The main takeaways from this statement is he did two things.
First he intentionally sought out projects and jobs to push the limits of his comfort zone.
Second, he studied for hundreds of hours on how to break through this barrier. From books to courses he spent the time and effort! Here is a brief background on how he started this process and intentionally took sales jobs:
The Challenge of Being Introverted
At some point in the midst of these job changes, I took the Myers-Briggs test for the first time. The results confirmed what I’d always suspected: that I’m very strongly introverted. There’s no question that an introvert who aspires to be a CEO will face challenges. When you’re a leader, it’s useful if not necessary to be cheerful, smiling, and outgoing. That’s not easy for everyone, but it is achievable. One way to get better at it is to make concrete goals. A particularly difficult task for someone like me is to go to a big networking event or conference—where there’s a large room filled with hundreds of people I don’t know—and mingle. To make that manageable, I set goals: I’m going to talk to at least 30 people, get 10 business cards, and arrange five follow-up meetings.

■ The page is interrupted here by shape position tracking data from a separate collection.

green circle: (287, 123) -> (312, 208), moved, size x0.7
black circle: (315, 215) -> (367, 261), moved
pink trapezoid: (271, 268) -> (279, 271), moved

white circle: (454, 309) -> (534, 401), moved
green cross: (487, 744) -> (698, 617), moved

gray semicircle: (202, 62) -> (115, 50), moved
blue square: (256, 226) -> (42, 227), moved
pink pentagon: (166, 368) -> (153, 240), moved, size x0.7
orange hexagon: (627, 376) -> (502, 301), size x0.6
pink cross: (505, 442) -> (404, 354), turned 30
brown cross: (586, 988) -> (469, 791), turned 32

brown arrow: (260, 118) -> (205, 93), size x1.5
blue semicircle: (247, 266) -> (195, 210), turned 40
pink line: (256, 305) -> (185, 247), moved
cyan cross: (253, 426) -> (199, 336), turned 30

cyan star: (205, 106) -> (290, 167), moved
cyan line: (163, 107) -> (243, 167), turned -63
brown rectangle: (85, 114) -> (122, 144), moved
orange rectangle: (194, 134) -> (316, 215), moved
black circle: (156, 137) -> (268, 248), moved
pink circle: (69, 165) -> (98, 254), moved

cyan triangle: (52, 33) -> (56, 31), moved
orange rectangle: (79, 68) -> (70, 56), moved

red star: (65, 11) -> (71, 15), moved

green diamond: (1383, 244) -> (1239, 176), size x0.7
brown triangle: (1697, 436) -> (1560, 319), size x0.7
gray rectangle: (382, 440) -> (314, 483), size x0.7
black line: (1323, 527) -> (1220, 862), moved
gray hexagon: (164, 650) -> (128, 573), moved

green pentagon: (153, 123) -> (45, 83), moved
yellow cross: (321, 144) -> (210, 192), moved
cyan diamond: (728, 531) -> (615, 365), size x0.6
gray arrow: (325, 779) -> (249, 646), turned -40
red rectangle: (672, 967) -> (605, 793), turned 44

Because I’m competitive and results-oriented, those goals counterbalance the anxiety I feel about inserting myself into a random conversation and introducing myself. I’ve worked on the skill of starting a conversation. I’ve also worked on finding ways to say good-bye gracefully, because not every interaction at these events needs to be a long one.
So the two tips from this learning are these:
1. Because he was introverted he set goals that he had to meet and could not skate around at networking events. His competitive nature made it so he would meet them.
2. To meet these goals at events he had to talk to a lot of people. Not every interaction needs to take a long-time so he practiced how to politely transition to the next person he met!
3. Another lesson he had to learn was “emotional intelligence”. he’s a talented programmer where it is purely math but for him this skill that came naturally to some was more difficult yet necessary to work with employees:
Since then I’ve learned that the tasks and decisions facing CEOs are often much more complicated than the technical problems that an engineer encounters. A lot of a CEO’s job comes down to emotional intelligence and understanding what other people need and want. Some days I feel like the company’s chief psychologist, and I have to be emotionally prepared for that. My natural impulse when I hear about a problem is to go to a whiteboard and start to diagram how to fix it, the way an engineer would. But for a CEO that’s often not the right response. A lot of the people who bring problems to the CEO aren’t looking for a solution—they just want to feel that they’ve been heard. That isn’t always the easiest part of my job, but it is a part, so I’m learning to listen first and not see every situation as a problem that needs a solution.
In conclusion this is what he had to say:
Until fairly recently, people like me, who shifted from engineering into a chief executive role, were unusual. Bill Gates, Larry Page, and Mark Zuckerberg are well-known examples, but I think more people will make this jump in the future. The venture capitalist Marc Andreessen now says frequently that founders (many of whom have technical backgrounds) should stay on as CEOs. People are starting to realize that employees who understand in great detail how the product works may well be the best people to decide on the future of the company and to sell that story to investors and customers—even when they find that communicating with people comes less naturally to them than interacting with technology.
So working on emotional intelligence and breaking through comfort zones by intentionally taking on projects that involved that type of interaction were keys.
By setting goals to achieve at local networking events such as through meetup.com and other sites can be a way to work on becoming extroverted.
And taking on some sort of sales role or project can be the net step. And be prepared to spend the time.